La Thaïlande cherche à saisir 420 millions de dollars US d'avoirs liés à des opérateurs présumés d'escroqueries en ligne, dont Chen Zhi
Le Bureau thaïlandais de lutte contre le blanchiment d'argent a demandé aux procureurs de convertir environ 420 millions de dollars américains d'avoirs gelés liés à des réseaux présumés d'escroqueries cybernétiques transnationales en actifs de l'État, selon un reportage de The Business Times/Bloomberg. Les biens visés comprennent des appartements, des yachts et des voitures de luxe liés à des personnalités telles que Chen Zhi, alors que les autorités intensifient leurs efforts régionaux pour démanteler des camps d'escroquerie et des réseaux de blanchiment d'argent.

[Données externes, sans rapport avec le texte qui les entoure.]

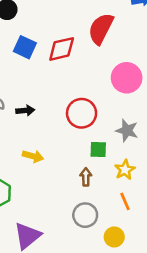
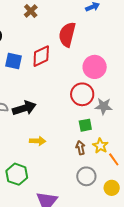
black arrow: (25, 110) -> (24, 108), size x1.6
red circle: (82, 113) -> (82, 94), moved
yellow star: (125, 170) -> (100, 146), moved

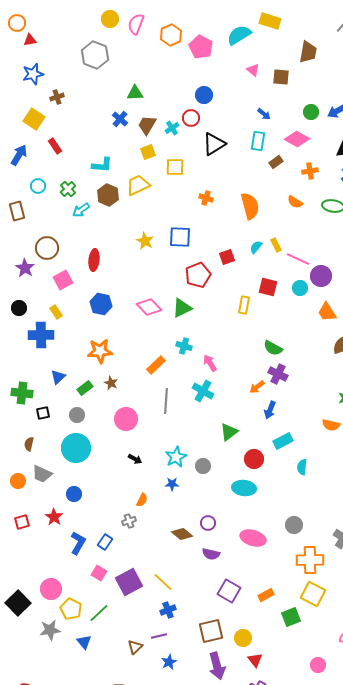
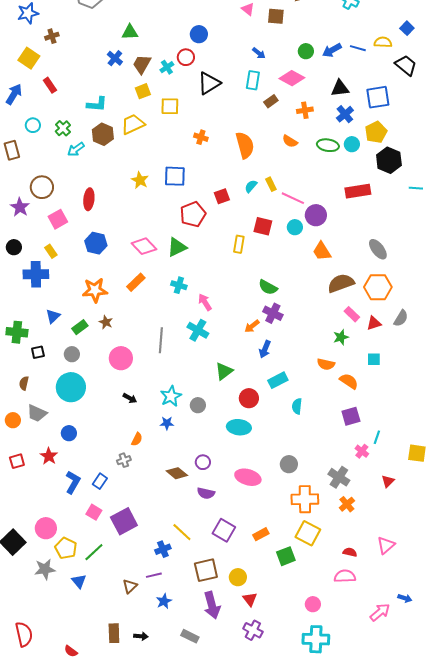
orange rectangle: (156, 365) -> (136, 282), moved
yellow line: (163, 582) -> (182, 532), moved

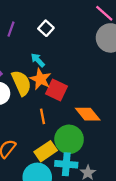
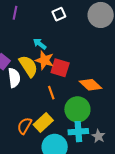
white square: (46, 28) -> (59, 14), moved, turned 32
purple line: (11, 29) -> (15, 13), moved
yellow rectangle: (46, 151) -> (43, 122), moved

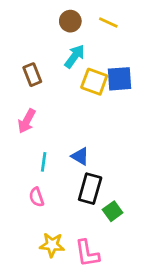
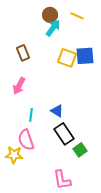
cyan arrow: (75, 56) -> (53, 28), moved
black rectangle: (90, 189) -> (64, 134), turned -50
pink semicircle: (37, 197) -> (26, 140), size x1.5
yellow star: (52, 245) -> (14, 155), moved

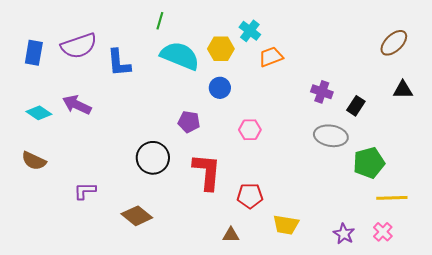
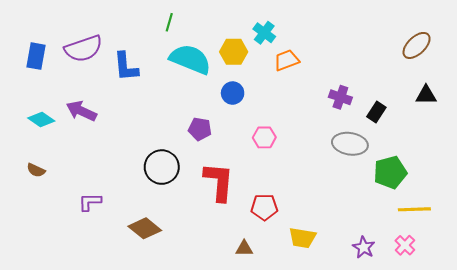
brown semicircle: (34, 161) -> (36, 170), size x0.7

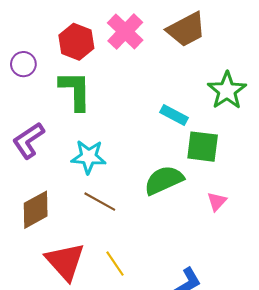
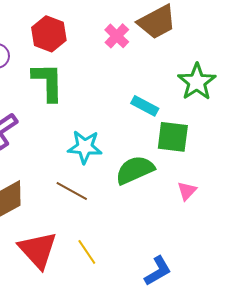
pink cross: (125, 32) -> (117, 36), moved, size x0.7
cyan star: (89, 157) -> (85, 147), moved

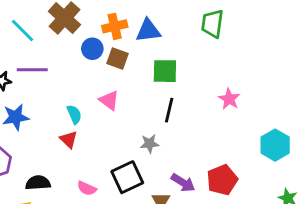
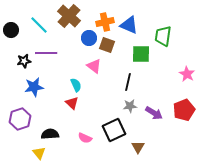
green trapezoid: (212, 24) -> (163, 36), moved
blue triangle: (148, 31) -> (129, 25), turned 30
pink triangle: (109, 100) -> (94, 66), moved
black line: (169, 110) -> (128, 82), moved
red pentagon: (222, 180) -> (184, 110), moved
purple arrow: (183, 183) -> (154, 113), moved

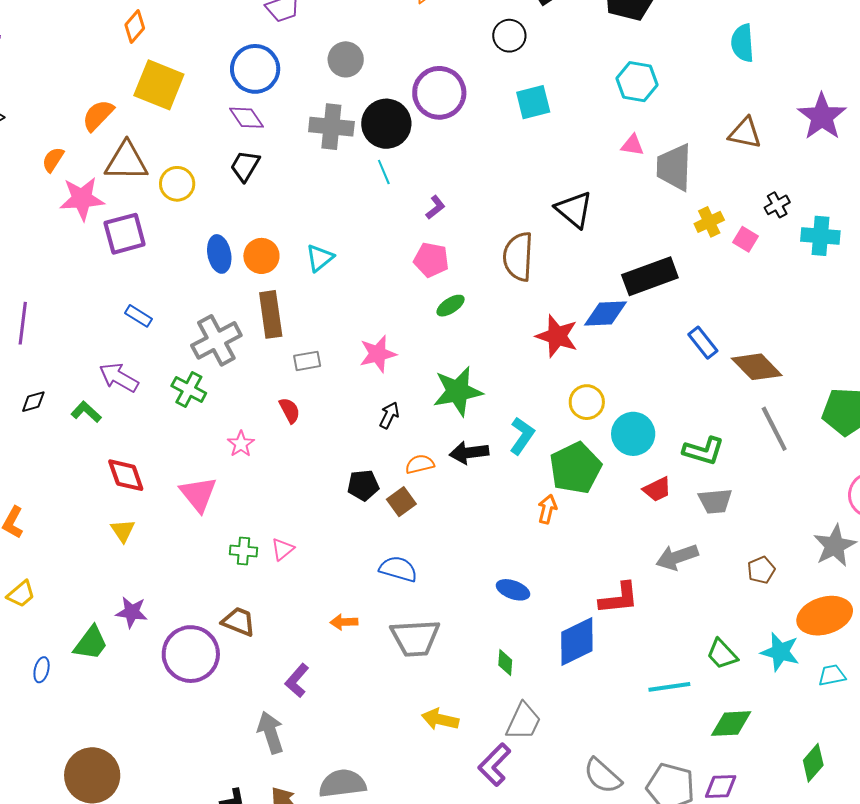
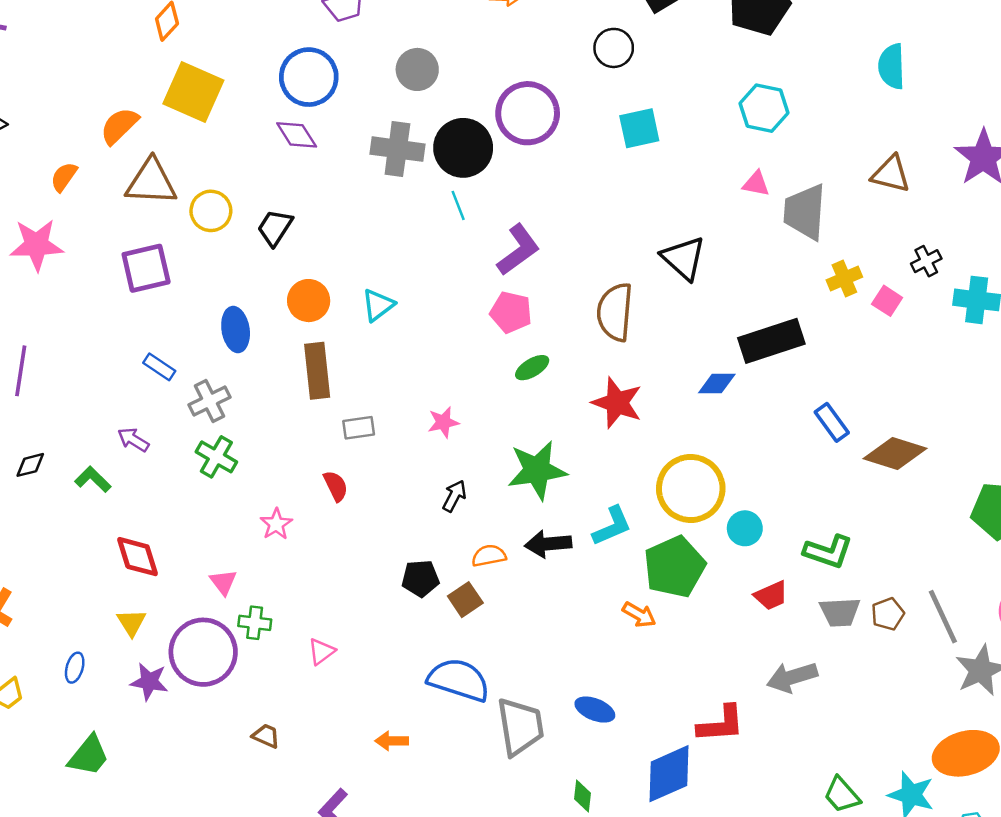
black trapezoid: (245, 166) -> (275, 228), moved
pink star: (82, 199) -> (36, 245), moved
purple L-shape: (435, 207) -> (518, 250), size x1.8
blue ellipse: (219, 254) -> (236, 330), moved
blue diamond: (605, 314) -> (717, 384), size x0.7
red star: (557, 336) -> (617, 403), moved
gray cross: (216, 340) -> (209, 401), moved, size x0.7
pink star: (378, 354) -> (443, 422), size x0.7
brown diamond: (757, 367) -> (895, 454), turned -30
purple arrow: (119, 377) -> (133, 440), size x0.7
yellow circle: (587, 402) -> (691, 488), size x1.6
gray line: (774, 429) -> (943, 617), moved
cyan circle: (633, 434) -> (745, 528), size x0.7
cyan L-shape: (522, 436) -> (612, 526), turned 30
pink triangle: (198, 494) -> (223, 582), size x0.6
orange arrow: (547, 509) -> (639, 615), turned 104
green cross: (244, 551) -> (255, 623), moved
blue semicircle: (398, 569) -> (459, 680), size x1.4
brown pentagon: (761, 570) -> (888, 614), moved
purple star: (132, 612) -> (149, 682), moved
brown trapezoid: (239, 622) -> (266, 736), size x0.7
gray trapezoid: (415, 638) -> (520, 727), moved, turned -98
purple circle: (191, 654) -> (203, 652), moved
blue ellipse: (42, 670) -> (75, 668), moved

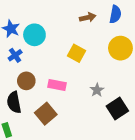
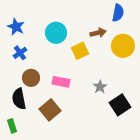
brown arrow: (88, 17) -> (98, 33), moved
cyan circle: (34, 35) -> (56, 33), moved
yellow square: (76, 53) -> (80, 51), turned 36

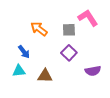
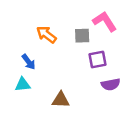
purple square: (69, 53) -> (98, 59), moved, turned 35
brown triangle: (45, 76) -> (61, 100), moved

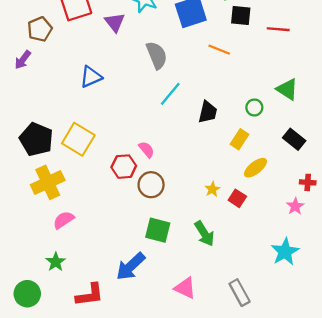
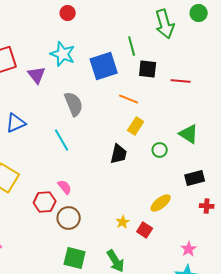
cyan line: (170, 94) -> (62, 140), moved, turned -70
yellow rectangle: (240, 139) -> (136, 126), moved
black rectangle: (294, 139) -> (195, 178), turned -54
red cross: (308, 182) -> (207, 206), moved
pink star: (295, 206) -> (189, 249), moved

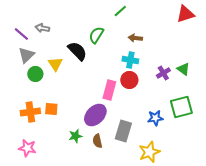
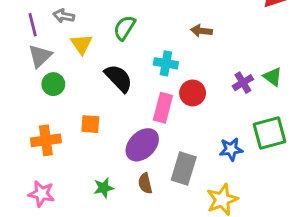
purple line: (21, 34) -> (33, 25), turned 35
green semicircle: (96, 35) -> (124, 28), moved
black semicircle: (77, 51) -> (119, 78), moved
cyan cross: (130, 60) -> (166, 63), moved
yellow triangle: (55, 64) -> (81, 44), moved
orange square: (51, 109) -> (90, 124), moved
green star: (75, 136) -> (104, 188), moved

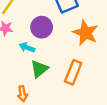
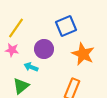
green triangle: (39, 69) -> (21, 86), moved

Les autorités thaïlandaises ont intensifié une répression transfrontalière contre les réseaux organisés d'escroquerie en demandant aux procureurs de saisir et de convertir environ 420 millions de dollars américains d'avoirs gelés liés à des opérateurs présumés de rings de fraude cybernétique transnationaux. Le Bureau anti-blanchiment a identifié des biens de grande valeur — condominiums, yachts et véhicules de luxe — rattachés à des suspects nommés, dont Chen Zhi et des associés, et a demandé leur transfert à la garde de l'État dans le cadre de mesures d'application plus larges. Cette initiative fait suite à des gels d'actifs coordonnés et à des enquêtes menées dans plusieurs juridictions et est présentée par des responsables thaïlandais comme une étape cruciale pour démanteler l'infrastructure financière qui permet les camps d'escroquerie et la traite des êtres humains qui y est liée. Les reportages indiquent que les enquêteurs retracent des schémas complexes d'empilement et utilisent la coopération internationale pour localiser des produits déplacés par l'intermédiaire de propriétaires nominatifs et de structures corporatives. Les autorités soulignent que la conversion des gains mal acquis en actifs d'État punit à la fois les organisateurs et fournit des ressources potentiellement utilisables pour la réparation et la réhabilitation des victimes. Cette action signale une volonté régionale renforcée de poursuivre non seulement des arrestations mais aussi la récupération des produits criminels liés à des opérations de fraude numérique à grande échelle.